You're suffering from survivorship bias. You know that old adage about the bullet holes in the planes, and someone pointed out that you should reinforce that parts without bullet holes, because these are the planes that came back.

It's the same thing here. Do you think other providers are better? If people moved to other providers, things would still go down, more likely than not it would be more downtime in aggregate, just spread out so you wouldn't notice as much.

At least this way, everyone knows why it's down, our industry has developed best practices for dealing with these kinds of outages, and AWS can apply their expertise to keeping all their customers running as long as possible.

> If people moved to other providers, things would still go down, more likely than not it would be more downtime in aggregate, just spread out so you wouldn't notice as much.

That is the point, though: Correlated outages are worse than uncorrelated outages. If one payment provider has an outage, chose another card or another store and you can still buy your goods. If all are down, no one can shop anything[1]. If a small region has a power blackout, all surrounding regions can provide emergency support. If the whole country has a blackout, all emergency responders are bound locally.

[1] Except with cash – might be worth to keep a stash handy for such purposes.

Yeah, exactly this. I don’t know why the person who responded to me is talking about survivorship bias… and I suppose I don’t really care because there’s a bigger point.

The internet was originally intended to be decentralised. That decentralisation begets resilience.

That’s exactly the opposite of what we saw with this outage. AWS has give or take 30% of the infra market, including many nationally or globally well known companies… which meant the outage caused huge global disruption of services that many, many people and organisations use on a day to day basis.

Choosing AWS, squinted at through a somewhat particular pair of operational and financial spectacles, can often make sense. Certainly it’s a default cloud option in many orgs, and always in contention to be considered by everyone else.

But my contention is that at a higher level than individual orgs - at a societal level - that does not make sense. And it’s just not OK for government and business to be disrupted on a global scale because one provider had a problem. Hence my comment on legislators.

It is super weird to me that, apparently, that’s an unorthodox and unreasonable viewpoint.

But you’ve described it very elegantly: 99.99% (or pick the number of 9s you want) uptime with uncorrelated outages is way better than that same uptime with correlated, and particularly heavily correlated, outages.

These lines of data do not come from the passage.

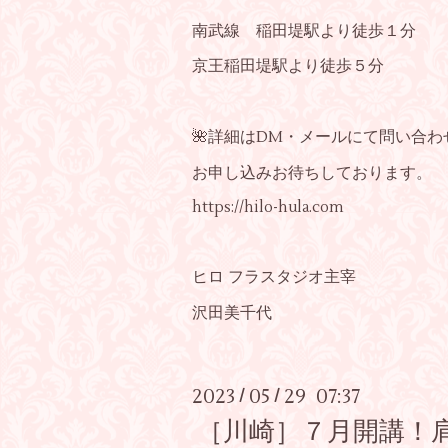
南武線 稲田堤駅より徒歩１分
京王稲田堤駅より徒歩５分
🌺詳細はDM・メールにて問い合
お申し込みお待ちしております。
https://hilo-hula.com
ヒロ フラスタジオ主宰
沢田美千代
2023
05
29 07:37
/
/
［川崎］７月開講！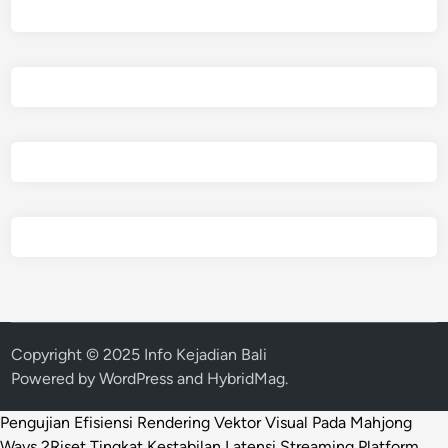
Copyright © 2025 Info Kejadian Bali
Powered by
WordPress
and
HybridMag
.
Pengujian Efisiensi Rendering Vektor Visual Pada Mahjong
Ways 2
Riset Tingkat Kestabilan Latensi Streaming Platform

That’s a pretty bold claim. Where’s your data to back it up?

More importantly you appear to have misunderstood the scenario I’m trying to avoid, which is the precise situation we’ve seen in the past 24 hours where a very large proportion of internet services go down all at the same time precisely because they’re all using the same provider.

And then finally the usual outcome of increased competition is to improve the quality of products and services.

I am very aware of the WWII bomber story, because it’s very heavily cited in corporate circles nowadays, but I don’t see that it has anything to do with what I was talking about.

AWS is chosen because it’s an acceptable default that’s unlikely to be heavily challenged either by corporate leadership or by those on the production side because it’s good CV fodder. It’s the “nobody gets fired for buying IBM” of the early mid-21st century. That doesn’t make it the best choice though: just the easiest.

And viewed at a level above the individual organisation - or, perhaps from the view of users who were faced with failures across multiple or many products and services from diverse companies and organisations - as with today (yesterday!) we can see it’s not the best choice.

This is an assumption.

Reality is, though, that you shouldn't put all your eggs in the same basket. And it was indeed the case before the cloud. One service going down would have never had this cascade effect.

I am not even saying "build your own DC", but we barely have resiliency if we all rely on the same DC. That's just dumb.